La Chiesa chiede la pace in Libia, Sarkozy prova a farsi rielegggere
Gli insorti libici avanzano verso Tripoli solo grazie alle bombe lanciate dagli aerei della coalizione. E nel frattempo migliaia di profughi continuano a sbarcare sulle coste di Lampedusa, salvo poi essere smistati in campi d’accoglienza sparsi nelle varie regioni d’Italia. Ma per affrontare la crisi libica, più che armare i ribelli e bombardare le postazioni strategiche di Gheddafi, serve che tutta l’Europa si mobiliti con soldi, mezzi e infrastrutture per gestire la situazione e cercare la pace. Se non lo farà, l’Italia sarà costretta a prendere delle decisioni drastiche per impedire di essere travolta da questo cataclisma umanitario.
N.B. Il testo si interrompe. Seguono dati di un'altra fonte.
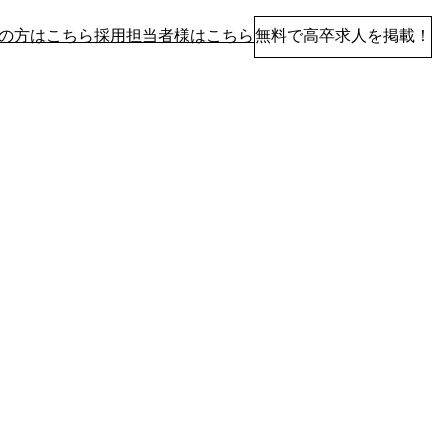
の方はこちら
採用担当者様はこちら
無料で高卒求人を掲載！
Questo il nocciolo dei tre articoli di “Prima linea” del numero di Tempi in edicola da giovedì 31 marzo. “Stop. Chiesa e coalizione dei volenterosi: «Spazio a diplomazia e negoziati»”. Il direttore Luigi Amicone fa il punto della situazione dopo gli interventi di Benedetto XVI all’Angelus del 27 marzo («Nei momenti di maggiore tensione si fa più urgente l’esigenza di ricorrere a ogni mezzo di cui dispone l’azione diplomatica» ricorda il Papa) e la prolusione del cardinale Angelo Bagnasco del 29 marzo («A intervento ampiamente avviato, auspichiamo che si fermino le armi»).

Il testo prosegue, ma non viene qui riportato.